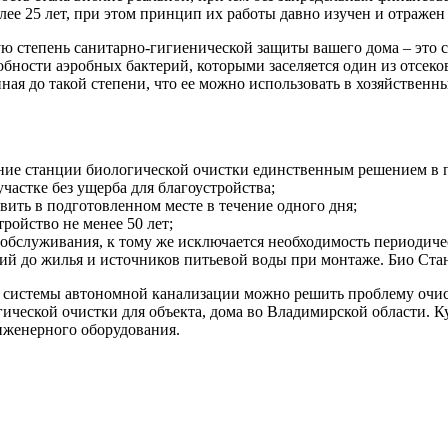
ее 25 лет, при этом принцип их работы давно изучен и отраже
 степень санитарно-гигиенической защиты вашего дома – это ст
собности аэробных бактерий, которыми заселяется один из отсек
енная до такой степени, что ее можно использовать в хозяйствен
вание станции биологической очистки единственным решением в
астке без ущерба для благоустройства;
вить в подготовленном месте в течение одного дня;
ройство не менее 50 лет;
о обслуживания, к тому же исключается необходимость периодиче
й до жилья и источников питьевой воды при монтаже. Био Стан
 системы автономной канализации можно решить проблему очист
гической очистки для объекта, дома во Владимирской области. 
женерного оборудования.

TASK STATEMENT:
For this exercise, retype the data above exactly and skip every image.

ANSWER TO THE PROBLEM:
ее 25 лет, при этом принцип их работы давно изучен и отраже
 степень санитарно-гигиенической защиты вашего дома – это ст
собности аэробных бактерий, которыми заселяется один из отсек
енная до такой степени, что ее можно использовать в хозяйствен
вание станции биологической очистки единственным решением в
астке без ущерба для благоустройства;
вить в подготовленном месте в течение одного дня;
ройство не менее 50 лет;
о обслуживания, к тому же исключается необходимость периодиче
й до жилья и источников питьевой воды при монтаже. Био Стан
 системы автономной канализации можно решить проблему очист
гической очистки для объекта, дома во Владимирской области. 
женерного оборудования.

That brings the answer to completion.